## What the task asks
The reply has to be a number alone, equal to how many lines in the entries below hold the string "درصد".

[Source material Boundary: Start]

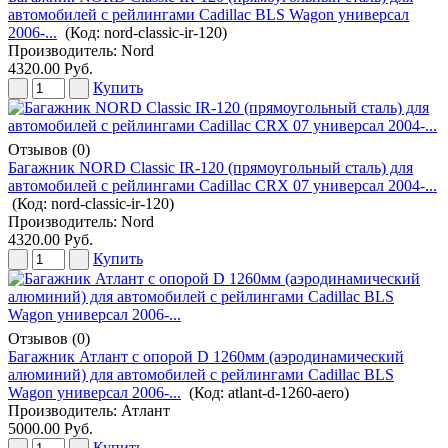
автомобилей с рейлингами Cadillac BLS Wagon универсал
2006-...
(Код:
nord-classic-ir-120
)
Производитель:
Nord
4320.00 Руб.
Купить
Отзывов (0)
Багажник NORD Classic IR-120 (прямоугольный сталь) для
автомобилей с рейлингами Cadillac CRX 07 универсал 2004-...
(Код:
nord-classic-ir-120
)
Производитель:
Nord
4320.00 Руб.
Купить
Отзывов (0)
Багажник Атлант с опорой D 1260мм (аэродинамический
алюминий) для автомобилей с рейлингами Cadillac BLS
Wagon универсал 2006-...
(Код:
atlant-d-1260-aero
)
Производитель:
Атлант
5000.00 Руб.
Купить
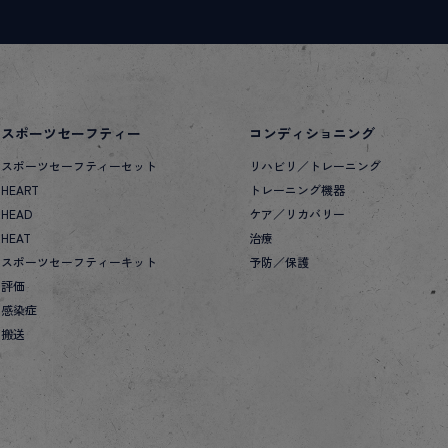
スポーツセーフティー
コンディショニング
スポーツセーフティーセット
リハビリ／トレーニング
HEART
トレーニング機器
HEAD
ケア／リカバリー
HEAT
治療
スポーツセーフティーキット
予防／保護
評価
感染症
搬送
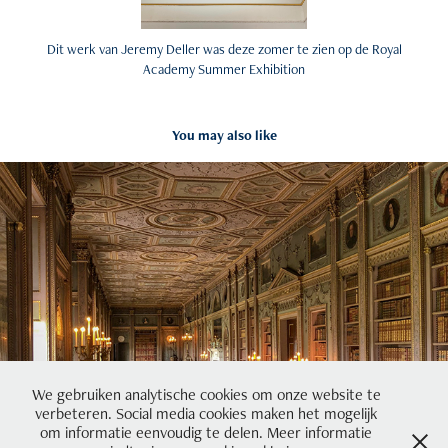
Dit werk van Jeremy Deller was deze zomer te zien op de Royal
Academy Summer Exhibition
You may also like
Syon House
2018
We gebruiken analytische cookies om onze website te
verbeteren. Social media cookies maken het mogelijk
om informatie eenvoudig te delen. Meer informatie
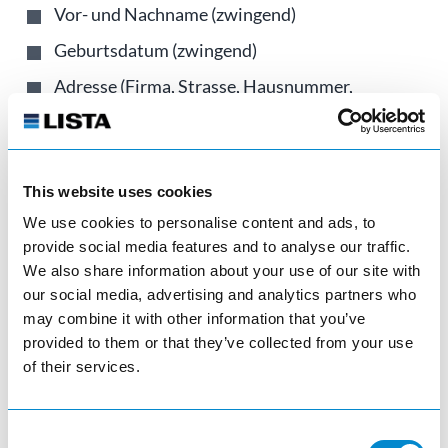
Vor- und Nachname (zwingend)
Geburtsdatum (zwingend)
Adresse (Firma, Strasse, Hausnummer,
Postleitzahl) (zwingend)
Firma (freiwillig)
Ort, Land (zwingend)
This website uses cookies
E-Mail-Adresse (zwingend)
We use cookies to personalise content and ads, to
provide social media features and to analyse our traffic.
We also share information about your use of our site with
Wir werden die zwingend erforderlichen Daten als
our social media, advertising and analytics partners who
solche kennzeichnen. Wenn diese Informationen
may combine it with other information that you’ve
nicht zur Verfügung gestellt werden, kann dies die
provided to them or that they’ve collected from your use
Erbringung unserer Dienstleistungen behindern. Die
of their services.
Angabe anderer Informationen ist freiwillig und hat
keinen Einfluss auf die Nutzung unserer Website. Wir
Consent
verwenden diese Daten nur zur Auftragsabwicklung.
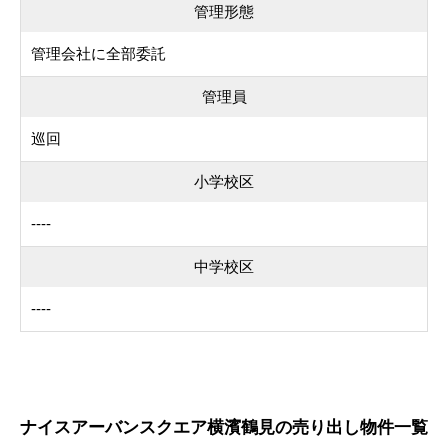
管理形態
管理会社に全部委託
管理員
巡回
小学校区
----
中学校区
----
ナイスアーバンスクエア横濱鶴見の売り出し物件一覧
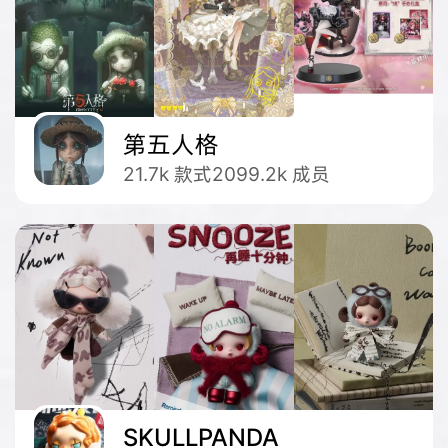
第五人格
21.7k
款式
2099.2k
成员
SKULLPANDA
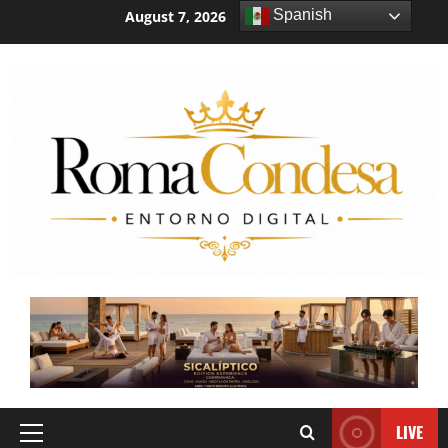
Spanish
August 7, 2026
6:55:15 PM
LIVE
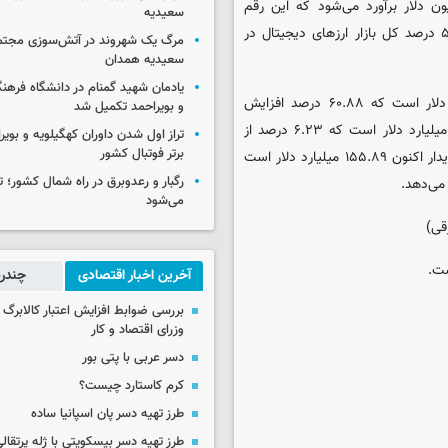
زار جهانی ارزهای دیجیتال در حال حاضر ۲.۵۳ تریلیون دلار برآورد می‌شود که این رقم
سعیدیه
نسبت به روز قبل ۶.۳۵ درصد بیشتر شده است. در حال حاضر ۵۳.۰۲ درصد کل بازار ارزهای دیجیتال در
مرگ یک شهروند در آتش‌سوزی مجتم
سعیدیه همدان
یادمان شهید گمنام در دانشگاه فرهنگ
حجم کل بازار ارزهای دیجیتال در ۲۴ ساعت گذشته ۱۷۵.۵ میلیارد دلار است که ۶۰.۸۸ درصد افزایش
و بویراحمد تکمیل شد
داشته است. حجم کل در امور مالی غیر متمرکز در حال حاضر ۱۰.۹۳ میلیارد دلار است که ۶.۲۳ درصد از
تراز اول شدن داوران کهگیلویه و بویر
برتر فوتبال کشور
کل حجم ۲۴ ساعته بازار ارزهای دیجیتال بوده و حجم تمام سکه‌های پایدار اکنون ۱۵۵.۸۹ میلیارد دلار است
رگبار و رعدوبرق در راه شمال کشور؛ ت
می‌شود
آخرین اخبار اقتصادی
چندرس
بررسی ضوابط افزایش اعتبار کالابر
وزرای اقتصاد و کار
دسر عربی با پتی بور
کرم کاستارد چیست؟
طرز تهیه دسر پان اسپانیا ساده
طرز تهیه دسر بیسکویتی با ژله پرتقال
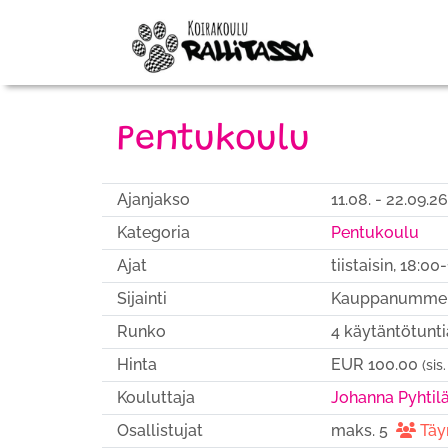
Pentukoulu
Ajanjakso
11.08. - 22.09.26
Kategoria
Pentukoulu
Ajat
tiistaisin, 18:00
Sijainti
Kauppanummenti
Runko
4 käytäntötunti
Hinta
EUR 100.00
(sis
Kouluttaja
Johanna Pyhtil
Osallistujat
maks. 5
Täy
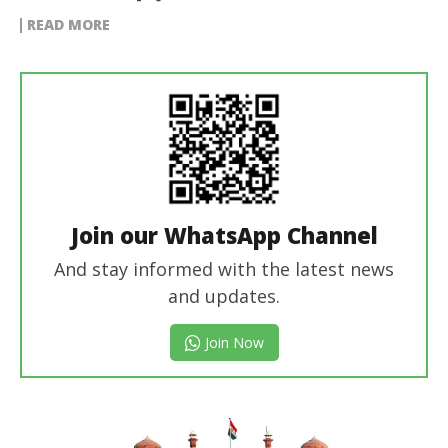
READ MORE
Join our WhatsApp Channel
And stay informed with the latest news
and updates.
Join Now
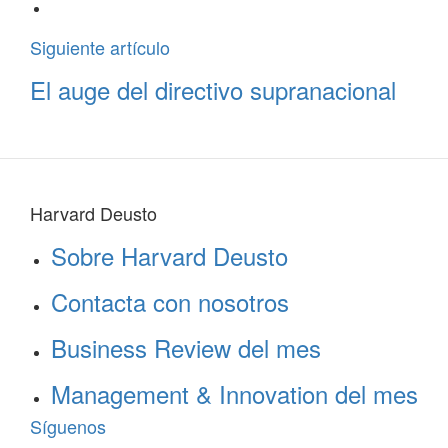
Siguiente artículo
El auge del directivo supranacional
Harvard Deusto
Sobre Harvard Deusto
Contacta con nosotros
Business Review del mes
Management & Innovation del mes
Síguenos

[Source material Boundary: End]

## Answer area
3